**Action item:** Without the pictures, reproduce the entries below exactly.

═════ Supplied data ═════

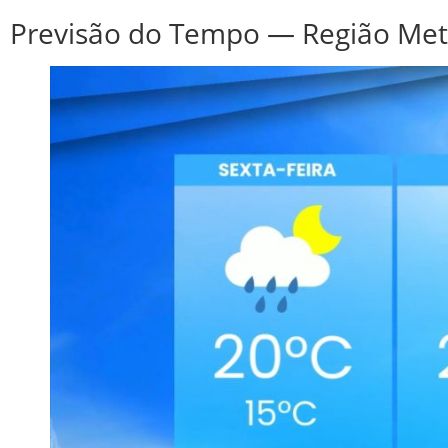
Previsão do Tempo — Região Metr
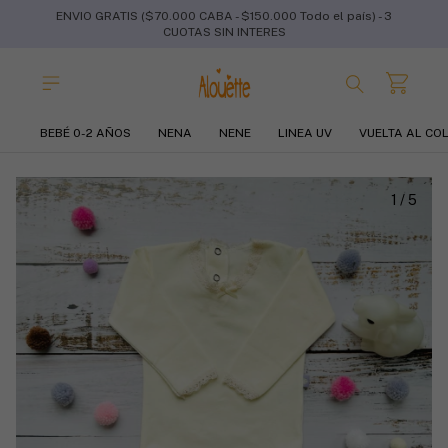
ENVIO GRATIS ($70.000 CABA - $150.000 Todo el país) - 3
CUOTAS SIN INTERES
BEBÉ 0-2 AÑOS
NENA
NENE
LINEA UV
VUELTA AL CO
1
/
5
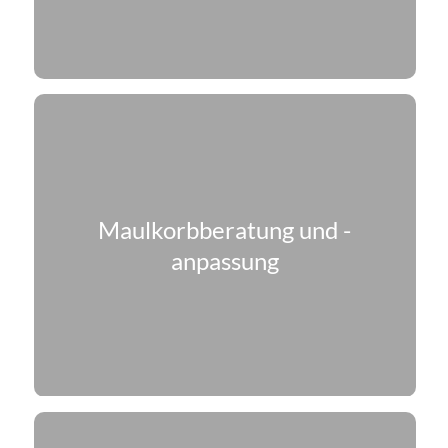
Maulkorbberatung und -
anpassung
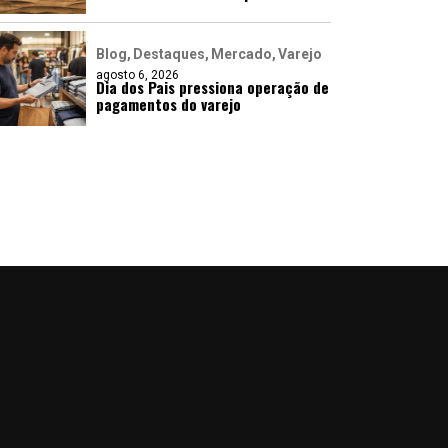
Blog
Destaques
Mercado
Varejo
agosto 6, 2026
Dia dos Pais pressiona operação de
pagamentos do varejo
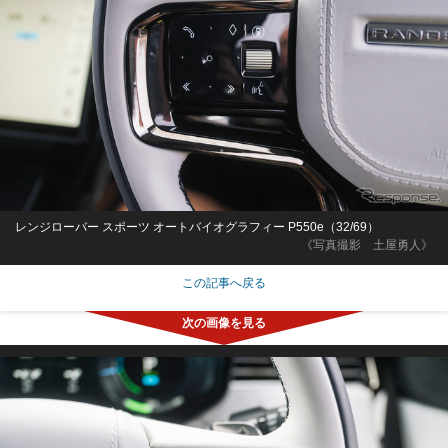
レンジローバー スポーツ オートバイオグラフィー P550e（32/69）
《写真撮影 土屋勇人》
この記事へ戻る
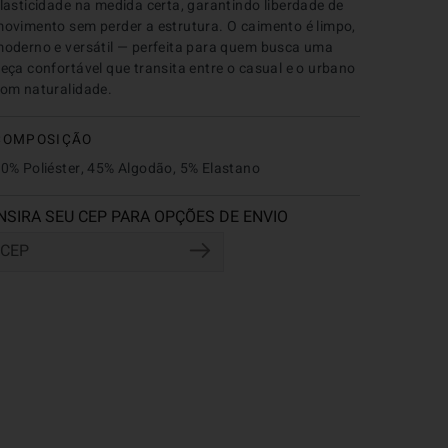
lasticidade na medida certa, garantindo liberdade de 
ovimento sem perder a estrutura. O caimento é limpo, 
oderno e versátil — perfeita para quem busca uma 
eça confortável que transita entre o casual e o urbano 
om naturalidade.
COMPOSIÇÃO
0% Poliéster, 45% Algodão, 5% Elastano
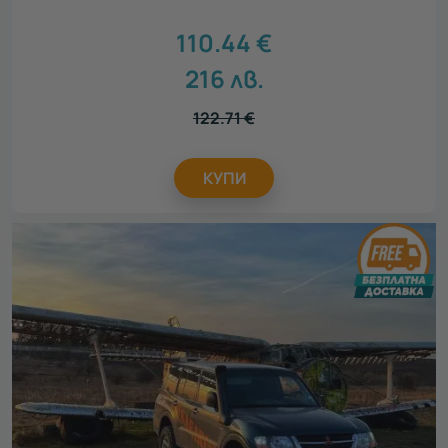
110.44
€
216
лв.
122.71
€
КУПИ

═════

**Response to the task:**
Previsão do Tempo — Região Metr
ENVIO GRATIS ($70.000 CABA - $150.000 Todo el país) - 3
CUOTAS SIN INTERES
BEBÉ 0-2 AÑOS
NENA
NENE
LINEA UV
VUELTA AL CO
1
/
5
Maulkorbberatung und -
anpassung
Blog
Destaques
Mercado
Varejo
agosto 6, 2026
Dia dos Pais pressiona operação de
pagamentos do varejo
レンジローバー スポーツ オートバイオグラフィー P550e（32/69）
《写真撮影 土屋勇人》
この記事へ戻る
lasticidade na medida certa, garantindo liberdade de 
ovimento sem perder a estrutura. O caimento é limpo, 
oderno e versátil — perfeita para quem busca uma 
eça confortável que transita entre o casual e o urbano 
om naturalidade.
COMPOSIÇÃO
0% Poliéster, 45% Algodão, 5% Elastano
110.44
€
216
лв.
122.71
€
КУПИ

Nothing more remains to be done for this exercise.